I’ve been strugging with meditation recently, especially meditation intended to bring me closer to the Kindreds – especially Freyr. A lot of the reasons for that are pretty personal, so I won’t go into that here, but I asked a blogging friend to do some divination and she agreed. The results were very comforting, and so far very helpful.

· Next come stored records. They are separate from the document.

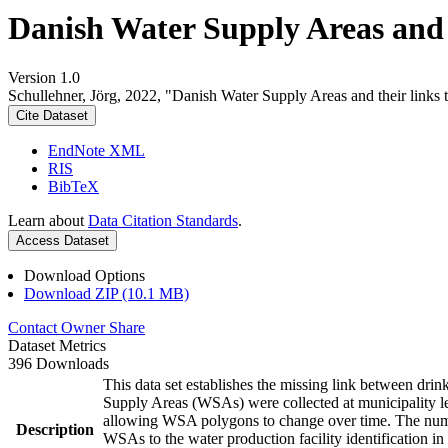
Danish Water Supply Areas and th
Version 1.0
Schullehner, Jörg, 2022, "Danish Water Supply Areas and their links to
Cite Dataset
EndNote XML
RIS
BibTeX
Learn about
Data Citation Standards
.
Access Dataset
Download Options
Download ZIP (10.1 MB)
Contact Owner
Share
Dataset Metrics
396 Downloads
This data set establishes the missing link between drin
Supply Areas (WSAs) were collected at municipality le
allowing WSA polygons to change over time. The numbe
Description
WSAs to the water production facility identification in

One of the things she suggested was taking my meditation practice outside. Now – keep in mind that I live in southeast Texas, and it is nearly July. It was 85 degrees this morning at 6am on my drive in to work – and it’s been extremely humid. As such, it’s also high mosquito season. So I’ve opted for an in-between until things are not so blasted uncomfortable to be outside (it’s hard to settle into meditation with sweat pouring off of you). I’ve been meditating in my screen porch – it’s not quite as good as actually sitting on the ground, and the Cult of The Eternal Yard Work has been noisily disruptive, as usual, but it HAS helped some. I’ve been doing these meditations after I exercise (so I’m already hot and sweaty) and it’s been fairly productive at helping me re-make some connections.

I do my stress-reducing meditation inside though. Those are done after a shower, and I’m not wasting a perfectly good shower by then immediately returning outside where the heat index is over 115F.

Usually the summer is a reflective time for me – in the way that Winter is for a lot of people. It really is pretty inhospitable here in summer, and so while I do GET outside, I’m not as eager to stay outside like I am the other nine months of the year. (For reference, my wedding anniversary is in January, and it was sunny and 75 degrees outside that day this year (and on the day we got married!)).

I’ll definitely be doing more outside meditations as we start approaching Lammas and the Fall Equinox. These are big holidays for me, especially in my worship of Freyr (who is the God of the grain cycle, so the grain harvest is a good day to specifically honor Him). I want to try making some kind of loaves to offer as a sacrifice, and I want to deepen my connection to Him in preparation for that time of his sacrifice. The ADF Norse interpretation of this holiday is typically celebrated as the wedding of Thor and Sif (and of comunity coming together for the Thing, so the bounds of community and laws), but I haven’t decided if I will try to split my Lammas rite into two sections, or if I will just honor Freyr as Lord of the Grain Harvest (or if I’ll move my celebration of Freyr back to the Fall Equinox, as a more general Harvest festival, which would correspond more closely to what was going on in my garden). Things to ponder as summer progresses.

(I will also be finishing my “Wheel of the Year” at the Fall Equinox, so I have some big decisions to make about oaths and dedicating myself to Druidry as the ending of the Dedicant Path. I’d like to submit by Samhain, if possible, so I need to get all my ducks in a row with my essays before the Fall Equinox.)